15 January 2010
Four people who ran a bogus college and a corrupt immigration advisory firm have been jailed for a total of 25 years for masterminding an immigration scam that is thought to have netted them millions of pounds.
The four were all arrested after a joint investigation by the UK Border Agency’s immigration crime team and the Metropolitan Police. Chinese nationals Junjie Kao (30) and Wie Xing (30), and Bangladeshi national Khaled Mahmud (35), pleaded guilty to conspiracy to assist unlawful immigration. All three were sentenced to seven years’ imprisonment.
Tareq Mahmud (35), also a Bangladeshi, was found guilty after a trial at Croydon Crown Court and was sentenced to four years’ imprisonment.

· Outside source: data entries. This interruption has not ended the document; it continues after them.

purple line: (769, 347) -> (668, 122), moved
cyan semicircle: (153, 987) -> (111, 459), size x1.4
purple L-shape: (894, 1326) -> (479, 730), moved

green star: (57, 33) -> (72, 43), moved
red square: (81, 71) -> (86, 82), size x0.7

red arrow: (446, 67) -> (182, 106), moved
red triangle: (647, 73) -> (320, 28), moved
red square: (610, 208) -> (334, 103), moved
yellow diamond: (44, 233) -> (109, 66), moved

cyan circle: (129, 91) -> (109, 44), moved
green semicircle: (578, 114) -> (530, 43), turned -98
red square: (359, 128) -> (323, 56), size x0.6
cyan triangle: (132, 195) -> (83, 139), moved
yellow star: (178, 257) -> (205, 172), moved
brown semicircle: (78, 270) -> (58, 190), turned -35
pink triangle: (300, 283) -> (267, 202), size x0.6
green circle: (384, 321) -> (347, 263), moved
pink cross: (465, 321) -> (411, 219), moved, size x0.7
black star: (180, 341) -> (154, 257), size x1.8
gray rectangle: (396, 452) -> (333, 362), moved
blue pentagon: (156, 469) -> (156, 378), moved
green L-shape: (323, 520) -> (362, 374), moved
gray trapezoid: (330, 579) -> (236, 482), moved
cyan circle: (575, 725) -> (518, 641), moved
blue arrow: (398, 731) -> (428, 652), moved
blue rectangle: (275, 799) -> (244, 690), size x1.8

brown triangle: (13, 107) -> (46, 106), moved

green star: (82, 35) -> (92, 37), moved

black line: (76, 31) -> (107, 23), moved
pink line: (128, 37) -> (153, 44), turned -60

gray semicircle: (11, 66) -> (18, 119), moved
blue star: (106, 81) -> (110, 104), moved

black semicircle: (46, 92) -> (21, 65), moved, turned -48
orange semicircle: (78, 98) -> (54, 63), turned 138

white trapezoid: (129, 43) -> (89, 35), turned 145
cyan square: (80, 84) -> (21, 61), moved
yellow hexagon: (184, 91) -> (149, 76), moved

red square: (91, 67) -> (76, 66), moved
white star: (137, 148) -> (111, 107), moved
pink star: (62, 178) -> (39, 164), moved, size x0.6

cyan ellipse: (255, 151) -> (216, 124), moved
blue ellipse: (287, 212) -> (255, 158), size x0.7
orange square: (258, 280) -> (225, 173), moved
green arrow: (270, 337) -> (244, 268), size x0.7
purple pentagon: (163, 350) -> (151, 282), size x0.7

Junjie Kao and Wei Xing also pleaded guilty to money laundering after £2.65 million in cash was discovered by UK Border Agency officers under their bed in the flat they shared in Rotherhithe, south-east London. They were sentenced to a further four years each, to be served concurrently.
At the heart of the gang’s conspiracy was a bogus college which they set up, purporting to offer genuine courses of education but in fact offering none.
For payments sometimes amounting to thousands of pounds, the gang provided fake documents and certificates to allow their ‘clients’ to gain visas to stay in the UK.
The gang also set up a legal services company, which claimed to provide advice to students from China and the Far East who wanted to extend their visas, and helped prepare immigration applications which were then supported by the false documents they had manufactured.
The whole operation is thought to have netted them in excess of £4.5 million.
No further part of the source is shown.